HOW TO COMPLETE THIS TASK:
Report each line of the entries below that includes "avant".
___ DATA EXTRACT ___
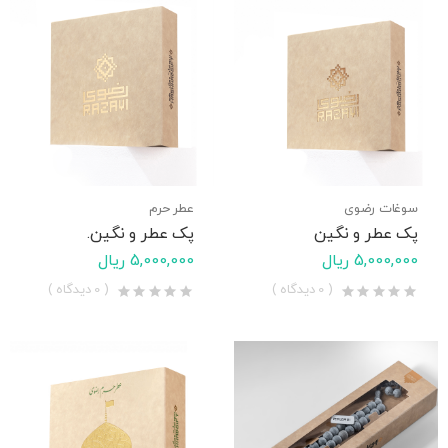
سوغات رضوی
عطر حرم
پک عطر و نگین
پک عطر و نگین.
5,000,000 ریال
5,000,000 ریال
( 0 دیدگاه )
( 0 دیدگاه )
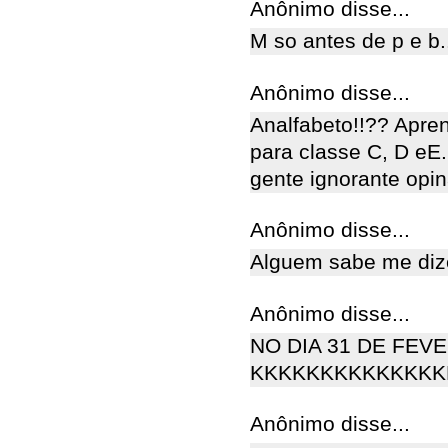
Anônimo disse...
M so antes de p e b...
Anônimo disse...
Analfabeto!!?? Apren
para classe C, D eE.
gente ignorante opin
Anônimo disse...
Alguem sabe me diz
Anônimo disse...
NO DIA 31 DE FEVER
KKKKKKKKKKKKKKK
Anônimo disse...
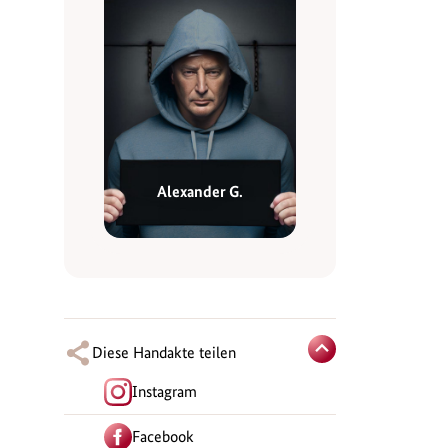
Alexander G.
Diese Handakte teilen
Instagram
Facebook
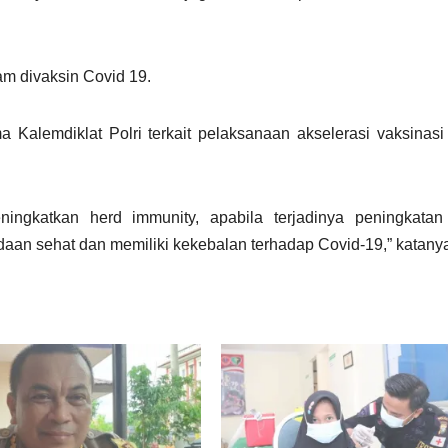
m divaksin Covid 19.
ma Kalemdiklat Polri terkait pelaksanaan akselerasi vaksinasi
ngkatkan herd immunity, apabila terjadinya peningkatan a
n sehat dan memiliki kekebalan terhadap Covid-19,” katany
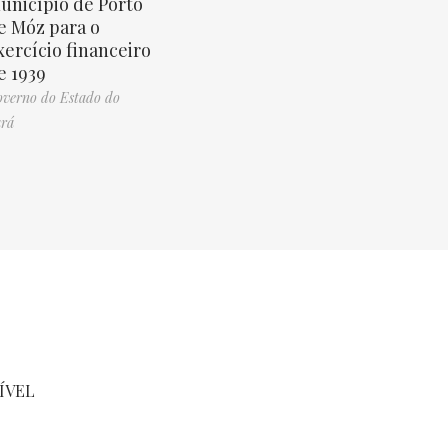
unicípio de Porto
e Móz para o
xercício financeiro
e 1939
verno do Estado do
rá
ÍVEL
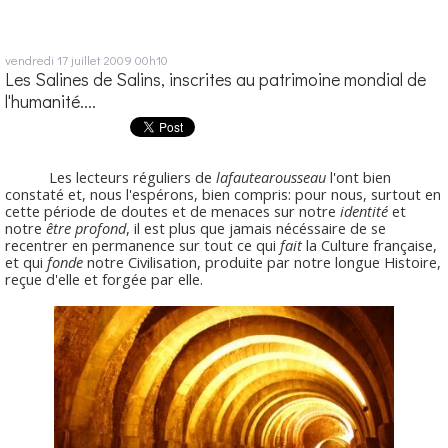
vendredi 17
juillet 2009
00h10
Les Salines de Salins, inscrites au patrimoine mondial de
l'humanité....
Les lecteurs réguliers de
lafautearousseau
l'ont bien
constaté et, nous l'espérons, bien compris: pour nous, surtout en
cette période de doutes et de menaces sur notre
identité
et
notre
être profond
, il est plus que jamais nécéssaire de se
recentrer en permanence sur tout ce qui
fait
la Culture française,
et qui
fonde
notre Civilisation, produite par notre longue Histoire,
reçue d'elle et forgée par elle.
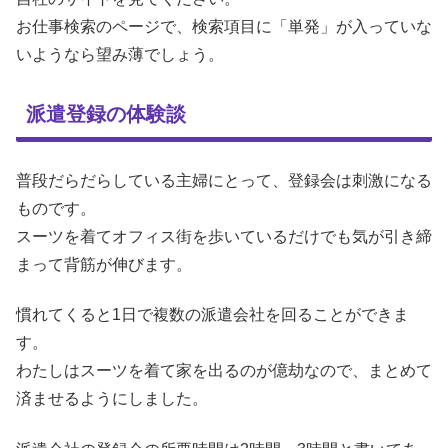
お仕事検索のページで、検索項目に「単発」が入っていな
いようなら望み薄でしょう。
派遣登録の体験談
普段だらだらしている主婦にとって、登録会は刺激になる
ものです。
スーツを着てオフィス街を歩いているだけでも気が引き締
まって背筋が伸びます。
慣れてくると1日で複数の派遣会社を回ることができま
す。
わたしはスーツを着て家を出るのが億劫なので、まとめて
済ませるようにしました。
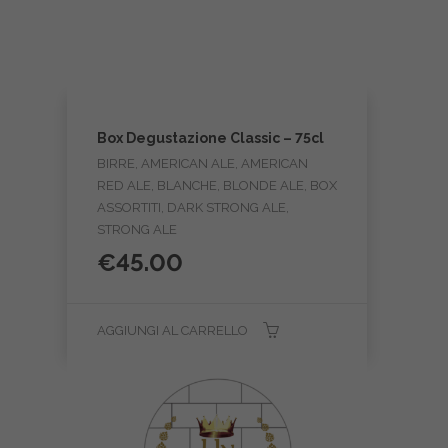
Box Degustazione Classic – 75cl
BIRRE, AMERICAN ALE, AMERICAN
RED ALE, BLANCHE, BLONDE ALE, BOX
ASSORTITI, DARK STRONG ALE,
STRONG ALE
€
45.00
AGGIUNGI AL CARRELLO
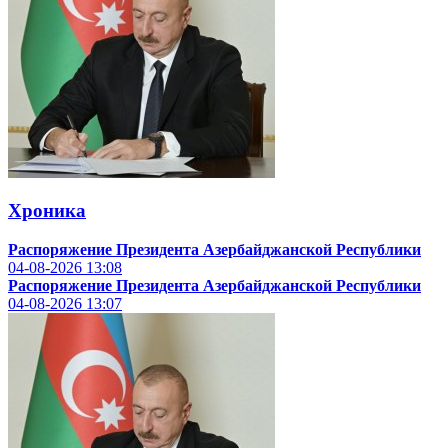
Хроника
Распоряжение Президента Азербайджанской Республики
04-08-2026
13:08
Распоряжение Президента Азербайджанской Республики
04-08-2026
13:07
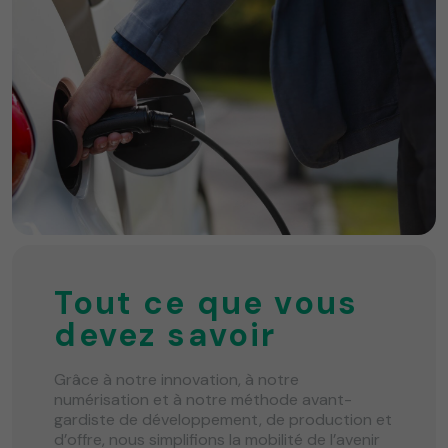
Tout ce que vous
devez savoir
Grâce à notre innovation, à notre
numérisation et à notre méthode avant-
gardiste de développement, de production et
d’offre, nous simplifions la mobilité de l’avenir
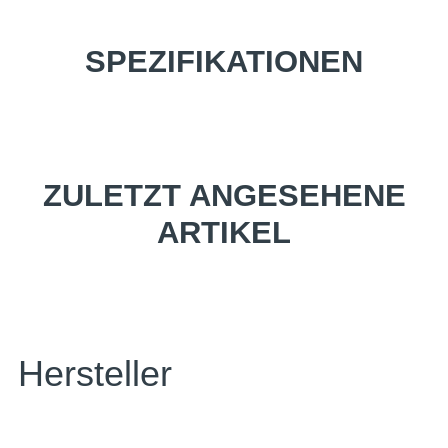
SPEZIFIKATIONEN
ZULETZT ANGESEHENE
ARTIKEL
Hersteller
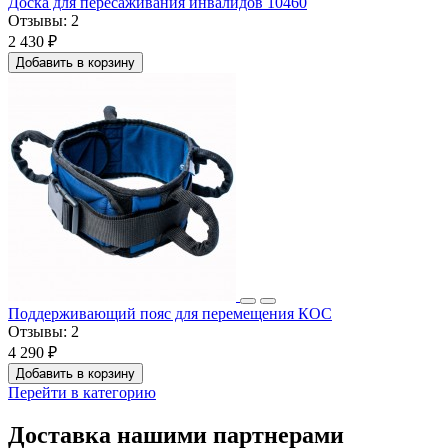
Доска для пересаживания инвалидов 10460
Отзывы:
2
2 430 ₽
Добавить в корзину
Поддерживающий пояс для перемещения КОС
Отзывы:
2
4 290 ₽
Добавить в корзину
Перейти в категорию
Доставка нашими партнерами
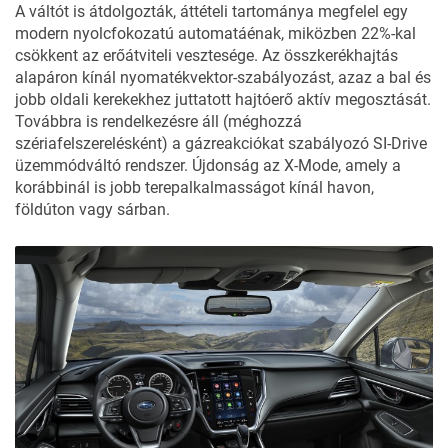
A váltót is átdolgozták, áttételi tartománya megfelel egy
modern nyolcfokozatú automatáénak, miközben 22%-kal
csökkent az erőátviteli vesztesége. Az összkerékhajtás
alapáron kínál nyomatékvektor-szabályozást, azaz a bal és
jobb oldali kerekekhez juttatott hajtóerő aktív megosztását.
Továbbra is rendelkezésre áll (méghozzá
szériafelszerelésként) a gázreakciókat szabályozó SI-Drive
üzemmódváltó rendszer. Újdonság az X-Mode, amely a
korábbinál is jobb terepalkalmasságot kínál havon,
földúton vagy sárban.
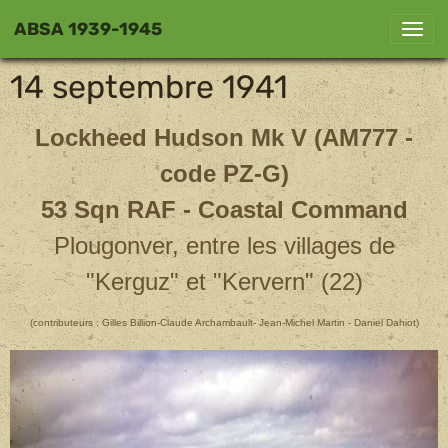
ABSA 1939-1945
14 septembre 1941
Lockheed Hudson Mk V (AM777 -
code PZ-G)
53 Sqn RAF - Coastal Command
Plougonver, entre les villages de
"Kerguz" et "Kervern" (22)
(contributeurs : Gilles Billion-Claude Archambault- Jean-Michel Martin - Daniel Dahiot)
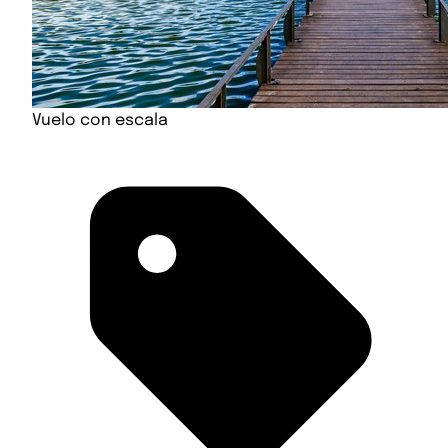
Vuelo con escala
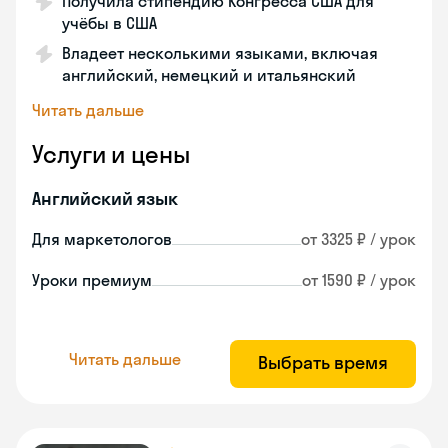
Получила стипендию Конгресса США для
учёбы в США
Владеет несколькими языками, включая
английский, немецкий и итальянский
Читать дальше
Услуги и цены
Английский язык
Для маркетологов
от 3325 ₽ / урок
Уроки премиум
от 1590 ₽ / урок
Читать дальше
Выбрать время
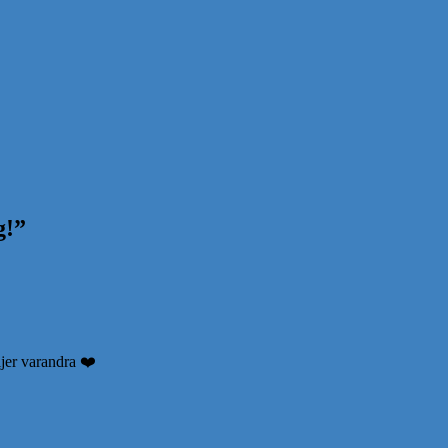
g!
”
ljer varandra ❤️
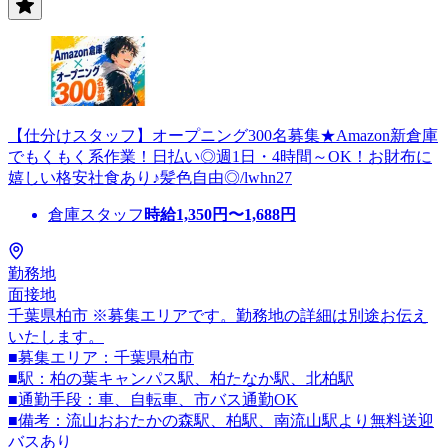
【仕分けスタッフ】オープニング300名募集★Amazon新倉庫
でもくもく系作業！日払い◎週1日・4時間～OK！お財布に
嬉しい格安社食あり♪髪色自由◎/lwhn27
倉庫スタッフ
時給
1,350
円〜
1,688
円
勤務地
面接地
千葉県柏市 ※募集エリアです。勤務地の詳細は別途お伝え
いたします。
■募集エリア：千葉県柏市
■駅：柏の葉キャンパス駅、柏たなか駅、北柏駅
■通勤手段：車、自転車、市バス通勤OK
■備考：流山おおたかの森駅、柏駅、南流山駅より無料送迎
バスあり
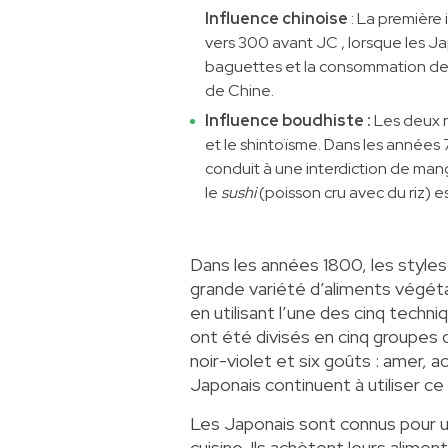
Influence chinoise
: La première 
vers 300 avant JC , lorsque les Japo
baguettes et la consommation de
de Chine.
Influence boudhiste :
Les deux r
et le shintoïsme. Dans les année
conduit à une interdiction de mang
le
sushi
(poisson cru avec du riz) e
Dans les années 1800, les styles
grande variété d’aliments végéta
en utilisant l’une des cinq techn
ont été divisés en cinq groupes d
noir-violet et six goûts : amer, a
Japonais continuent à utiliser c
Les Japonais sont connus pour uti
cuisine. Ils achètent leurs alimen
___
RESPONSE BOX:
numérisation et à notre méthode avant-
vers 300 avant JC , lorsque les Japo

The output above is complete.